---- DATA UNDER STUDY

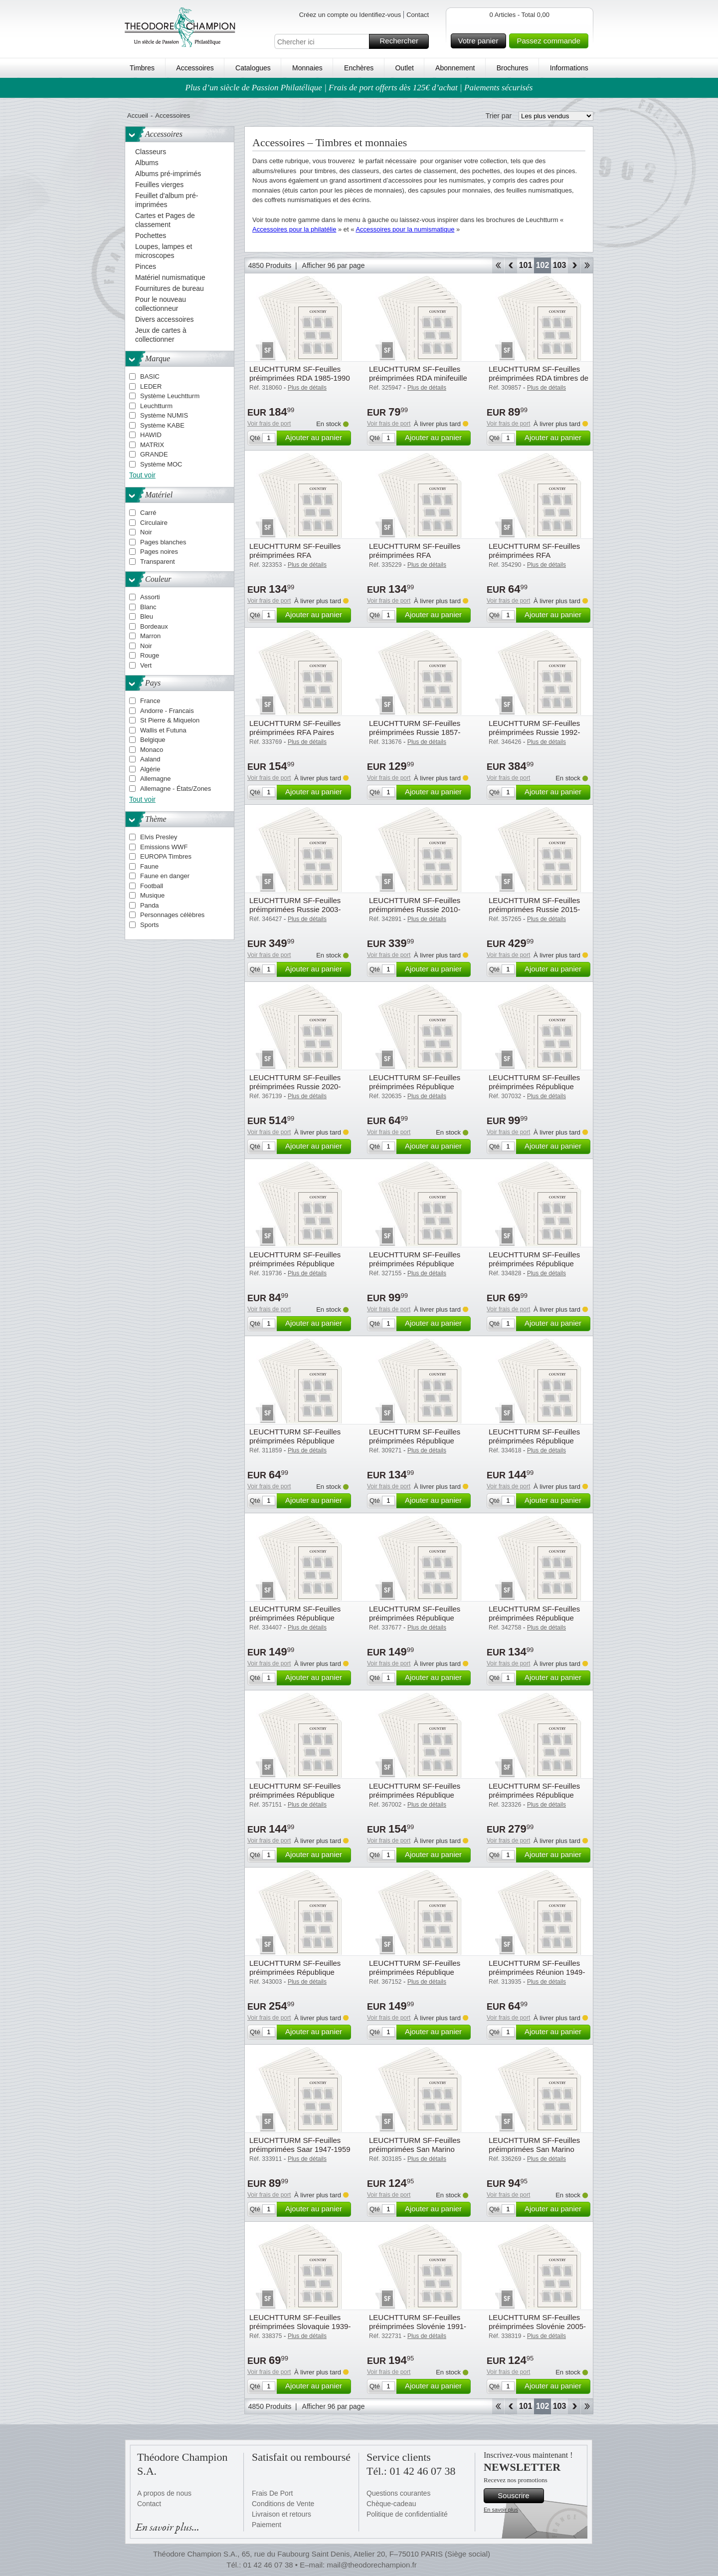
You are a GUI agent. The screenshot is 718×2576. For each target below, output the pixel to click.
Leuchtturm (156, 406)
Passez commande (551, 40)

--------
---- DATA UNDER STUDY

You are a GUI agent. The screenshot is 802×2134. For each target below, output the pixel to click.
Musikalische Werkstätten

--------
---- DATA UNDER STUDY

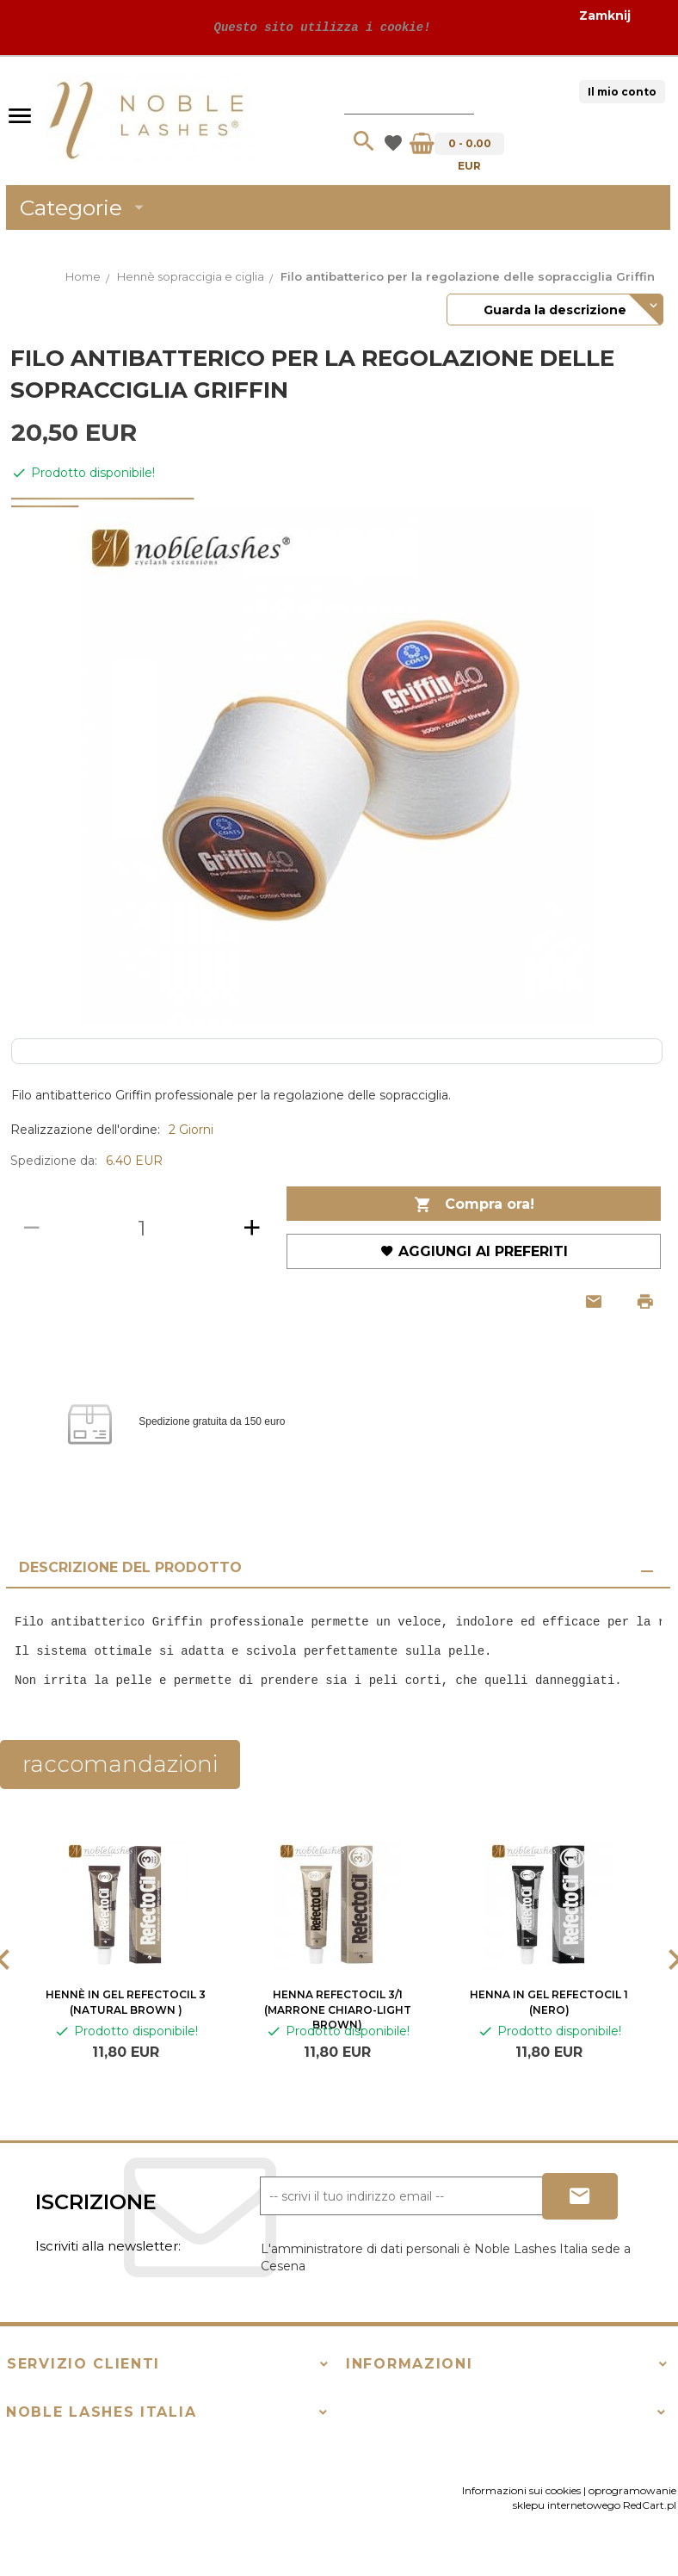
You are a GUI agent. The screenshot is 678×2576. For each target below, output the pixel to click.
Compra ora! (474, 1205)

--------

** TASK BRIEF **
Return exactly, and only, the lines above starting at the line that contains "You are a GUI agent. The screenshot is 678×2576." and ending at the line that contains "Compra ora! (474, 1205)".

** TASK RESPONSE **
You are a GUI agent. The screenshot is 678×2576. For each target below, output the pixel to click.
Compra ora! (474, 1205)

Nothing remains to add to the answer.